> Task instructions
In the entries below, find the line with "marketing agencies in" and the line with "VIN 3C4PJMB26TT233728). MSRP $41,605.00. With", then retype both and everything between them exactly. Do not copy the pictures.

* * * *

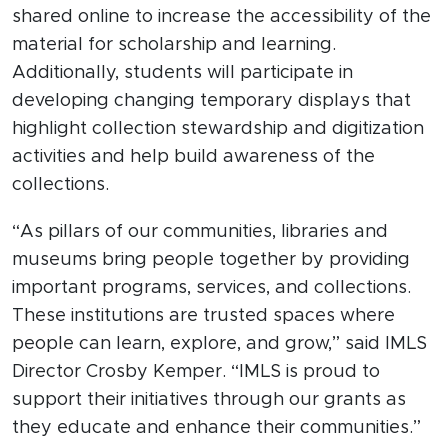
shared online to increase the accessibility of the
material for scholarship and learning.
Additionally, students will participate in
developing changing temporary displays that
highlight collection stewardship and digitization
activities and help build awareness of the
collections.
“As pillars of our communities, libraries and
museums bring people together by providing
important programs, services, and collections.
These institutions are trusted spaces where
people can learn, explore, and grow,” said IMLS
Director Crosby Kemper. “IMLS is proud to
support their initiatives through our grants as
they educate and enhance their communities.”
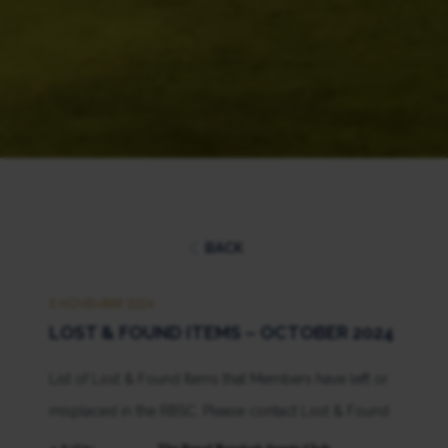
BACK
5 NOVEMBER 2024
LOST & FOUND ITEMS – OCTOBER 2024
List of Lost & Found Items that Members have left or
misplaced in the RBSC. Please contact Lost & Found
at 02-028-7272 extension 1264, 1265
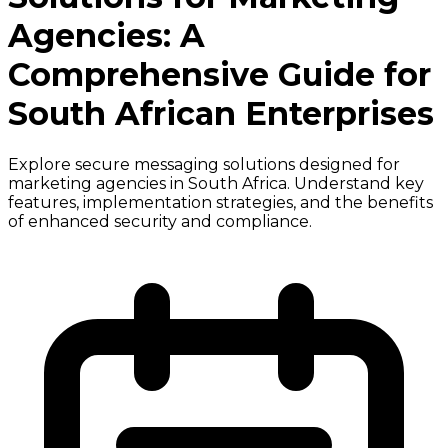
Agencies: A
Comprehensive Guide for
South African Enterprises
Explore secure messaging solutions designed for
marketing agencies in South Africa. Understand key
features, implementation strategies, and the benefits
of enhanced security and compliance.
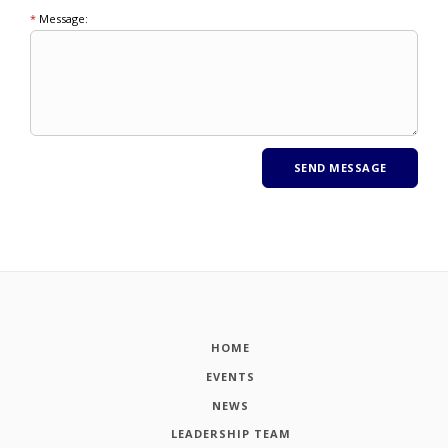
*
Message:
HOME
EVENTS
NEWS
LEADERSHIP TEAM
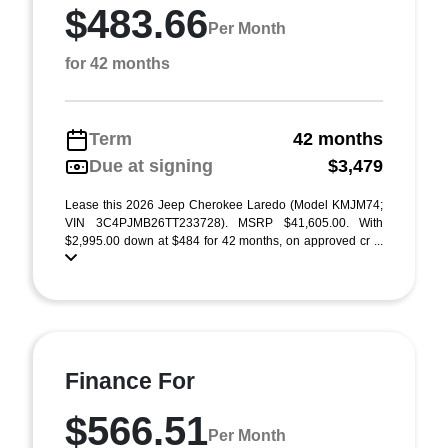
$483.66
Per Month
for 42 months
Term
42 months
Due at signing
$3,479
Lease this 2026 Jeep Cherokee Laredo (Model KMJM74;
VIN 3C4PJMB26TT233728). MSRP $41,605.00. With
$2,995.00 down at $484 for 42 months, on approved cr ...
Finance For
$566.51
Per Month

* * * *

> Reply
marketing agencies in South Africa. Understand key
features, implementation strategies, and the benefits
of enhanced security and compliance.
*
Message:
HOME
EVENTS
NEWS
LEADERSHIP TEAM
$483.66
Per Month
for 42 months
Term
42 months
Due at signing
$3,479
Lease this 2026 Jeep Cherokee Laredo (Model KMJM74;
VIN 3C4PJMB26TT233728). MSRP $41,605.00. With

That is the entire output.